> TRY IT
Exactly the lines from the one with "Muss Sozialamt Umzug erlauben?" through the end of the records below are needed, minus any pictures.

(GIVEN INFORMATION Opens)

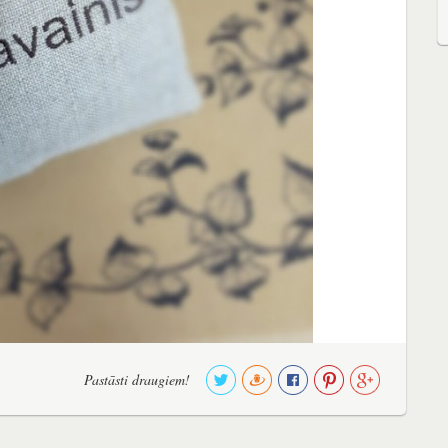
Pastāsti draugiem!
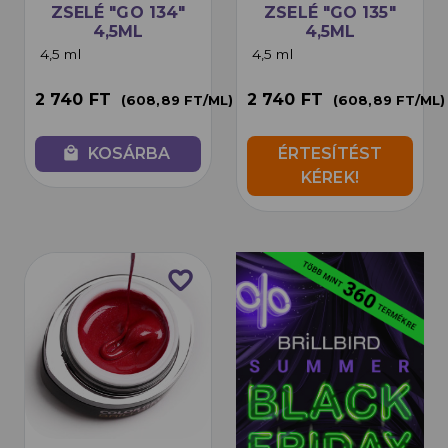
ZSELÉ "GO 134"
ZSELÉ "GO 135"
4,5ML
4,5ML
4,5 ml
4,5 ml
2 740 FT
2 740 FT
(608,89 FT/ML)
(608,89 FT/ML)
local_mall
KOSÁRBA
ÉRTESÍTÉST
KÉREK!
favorite_border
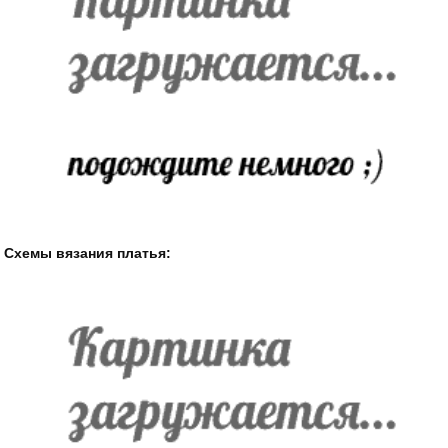
Схемы вязания платья:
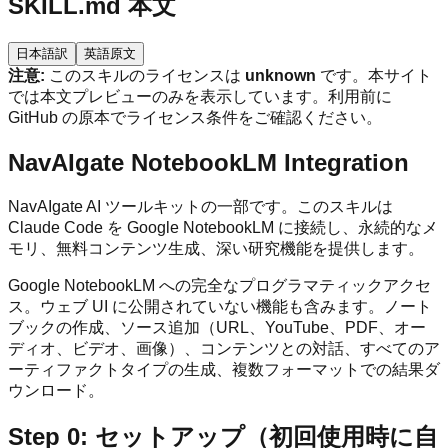
SKILL.md 本文
日本語訳
英語原文
注意:
このスキルのライセンスは
unknown
です。本サイト
では本文プレビューのみを表示しています。利用前に
GitHub の原本でライセンス条件をご確認ください。
NavAIgate NotebookLM Integration
NavAIgate AI ツールキットの一部です。このスキルは
Claude Code を Google NotebookLM に接続し、永続的なメ
モリ、無料コンテンツ生成、深い研究機能を提供します。
Google NotebookLM への完全なプログラマティックアクセ
ス。ウェブ UI に公開されていない機能も含みます。ノート
ブックの作成、ソース追加（URL、YouTube、PDF、オー
ディオ、ビデオ、画像）、コンテンツとの対話、すべてのア
ーティファクトタイプの生成、複数フォーマットでの結果ダ
ウンロード。
Step 0: セットアップ（初回使用時に自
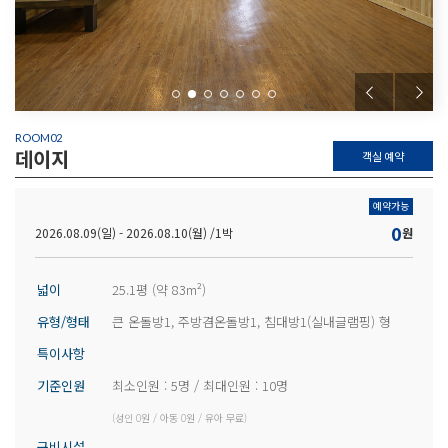
ROOM02
데이지
객실 예약
예약가능
0
2026.08.09(일) - 2026.08.10(월) /
1박
원
넓이
25.1평 (약 83m²)
유형/형태
큰 온돌방1, 주방겸온돌방1, 침대방1(실내글램핑) 형
특이사항
기준인원
최소인원 : 5명 / 최대인원 : 10명
(성인 0원 / 아동 0원 / 유아 무료)
구비시설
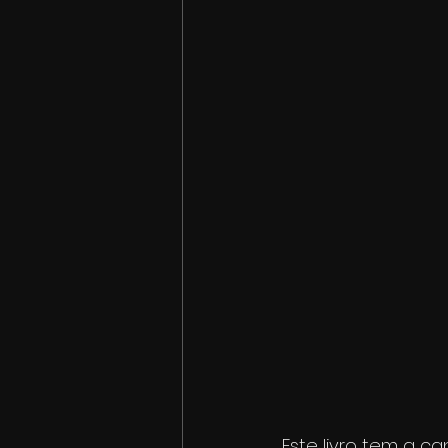
Este livro tem a c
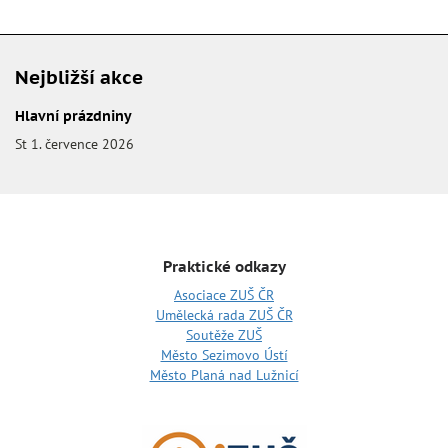
Nejbližší akce
Hlavní prázdniny
St 1. července 2026
Praktické odkazy
Asociace ZUŠ ČR
Umělecká rada ZUŠ ČR
Soutěže ZUŠ
Město Sezimovo Ústí
Město Planá nad Lužnicí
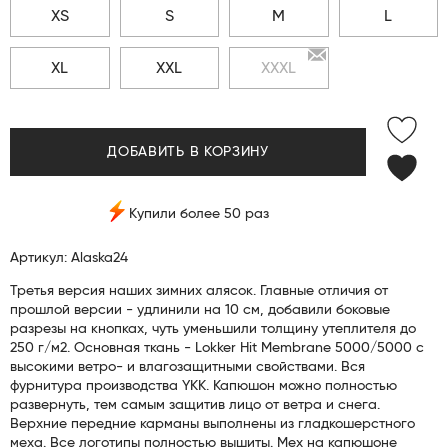
XS
S
M
L
XL
XXL
XXXL
ДОБАВИТЬ В КОРЗИНУ
Купили более 50 раз
Артикул: Alaska24
Третья версия наших зимних алясок. Главные отличия от
прошлой версии - удлинили на 10 см, добавили боковые
разрезы на кнопках, чуть уменьшили толщину утеплителя до
250 г/м2. Основная ткань - Lokker Hit Membrane 5000/5000 с
высокими ветро- и влагозащитными свойствами. Вся
фурнитура производства YKK. Капюшон можно полностью
развернуть, тем самым защитив лицо от ветра и снега.
Верхние передние карманы выполнены из гладкошерстного
меха. Все логотипы полностью вышиты. Мех на капюшоне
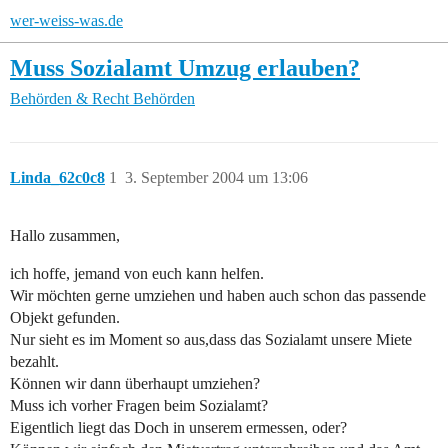
wer-weiss-was.de
Muss Sozialamt Umzug erlauben?
Behörden & Recht
Behörden
Linda_62c0c8
1
3. September 2004 um 13:06
Hallo zusammen,
ich hoffe, jemand von euch kann helfen.
Wir möchten gerne umziehen und haben auch schon das passende
Objekt gefunden.
Nur sieht es im Moment so aus,dass das Sozialamt unsere Miete
bezahlt.
Können wir dann überhaupt umziehen?
Muss ich vorher Fragen beim Sozialamt?
Eigentlich liegt das Doch in unserem ermessen, oder?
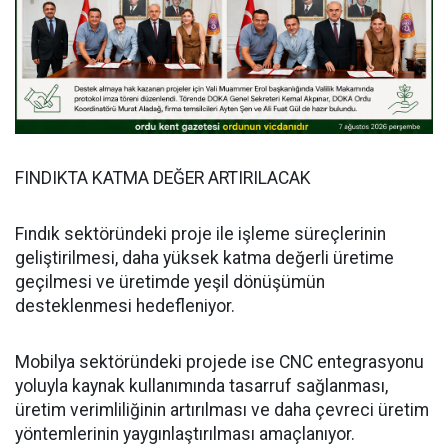
FINDIKTA KATMA DEĞER ARTIRILACAK
Fındık sektöründeki proje ile işleme süreçlerinin
geliştirilmesi, daha yüksek katma değerli üretime
geçilmesi ve üretimde yeşil dönüşümün
desteklenmesi hedefleniyor.
Mobilya sektöründeki projede ise CNC entegrasyonu
yoluyla kaynak kullanımında tasarruf sağlanması,
üretim verimliliğinin artırılması ve daha çevreci üretim
yöntemlerinin yaygınlaştırılması amaçlanıyor.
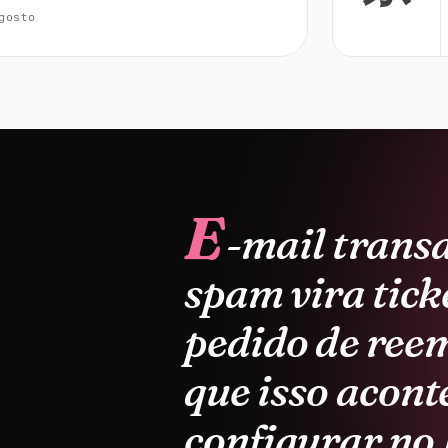
gosto
E
-mail transa
spam vira tick
pedido de reem
que isso acont
configurar no 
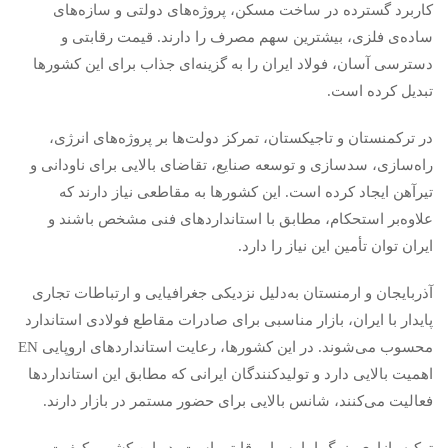
کاربرد گسترده در ساخت مسکن، پروژه‌های دولتی و سازه‌های
ساده‌ی فلزی، بیشترین سهم مصرف را دارند. قیمت رقابتی و
دسترسی آسان، فولاد ایران را به گزینه‌ای جذاب برای این کشورها
تبدیل کرده است.
در ترکمنستان و تاجیکستان، تمرکز دولت‌ها بر پروژه‌های انرژی،
راه‌سازی، سدسازی و توسعه صنایع، تقاضای بالایی برای ناودانی و
تیرآهن ایجاد کرده است. این کشورها به مقاطعی نیاز دارند که
علاوه‌بر استحکام، مطابق با استانداردهای فنی مشخص باشند و
ایران توان تأمین این نیاز را دارد.
آذربایجان و ارمنستان به‌دلیل نزدیکی جغرافیایی و ارتباطات تجاری
پایدار با ایران، بازار مناسبی برای صادرات مقاطع فولادی استاندارد
محسوب می‌شوند. در این کشورها، رعایت استانداردهای اروپایی EN
اهمیت بالایی دارد و تولیدکنندگان ایرانی که مطابق این استانداردها
فعالیت می‌کنند، شانس بالایی برای حضور مستمر در بازار دارند.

(GIVEN INFORMATION Closes)

> YOUR SOLUTION
Muss Sozialamt Umzug erlauben?
Behörden & Recht
Behörden
Linda_62c0c8
1
3. September 2004 um 13:06
Hallo zusammen,
ich hoffe, jemand von euch kann helfen.
Wir möchten gerne umziehen und haben auch schon das passende
Objekt gefunden.
Nur sieht es im Moment so aus,dass das Sozialamt unsere Miete
bezahlt.
Können wir dann überhaupt umziehen?
Muss ich vorher Fragen beim Sozialamt?
Eigentlich liegt das Doch in unserem ermessen, oder?
FINDIKTA KATMA DEĞER ARTIRILACAK
Fındık sektöründeki proje ile işleme süreçlerinin
geliştirilmesi, daha yüksek katma değerli üretime
geçilmesi ve üretimde yeşil dönüşümün
desteklenmesi hedefleniyor.
Mobilya sektöründeki projede ise CNC entegrasyonu
yoluyla kaynak kullanımında tasarruf sağlanması,
üretim verimliliğinin artırılması ve daha çevreci üretim
yöntemlerinin yaygınlaştırılması amaçlanıyor.
gosto
E
-mail transa
spam vira tick
pedido de reem
que isso acont
configurar no 
کاربرد گسترده در ساخت مسکن، پروژه‌های دولتی و سازه‌های
ساده‌ی فلزی، بیشترین سهم مصرف را دارند. قیمت رقابتی و
دسترسی آسان، فولاد ایران را به گزینه‌ای جذاب برای این کشورها
تبدیل کرده است.
در ترکمنستان و تاجیکستان، تمرکز دولت‌ها بر پروژه‌های انرژی،
راه‌سازی، سدسازی و توسعه صنایع، تقاضای بالایی برای ناودانی و
تیرآهن ایجاد کرده است. این کشورها به مقاطعی نیاز دارند که
علاوه‌بر استحکام، مطابق با استانداردهای فنی مشخص باشند و
ایران توان تأمین این نیاز را دارد.
آذربایجان و ارمنستان به‌دلیل نزدیکی جغرافیایی و ارتباطات تجاری
پایدار با ایران، بازار مناسبی برای صادرات مقاطع فولادی استاندارد
محسوب می‌شوند. در این کشورها، رعایت استانداردهای اروپایی EN
اهمیت بالایی دارد و تولیدکنندگان ایرانی که مطابق این استانداردها
فعالیت می‌کنند، شانس بالایی برای حضور مستمر در بازار دارند.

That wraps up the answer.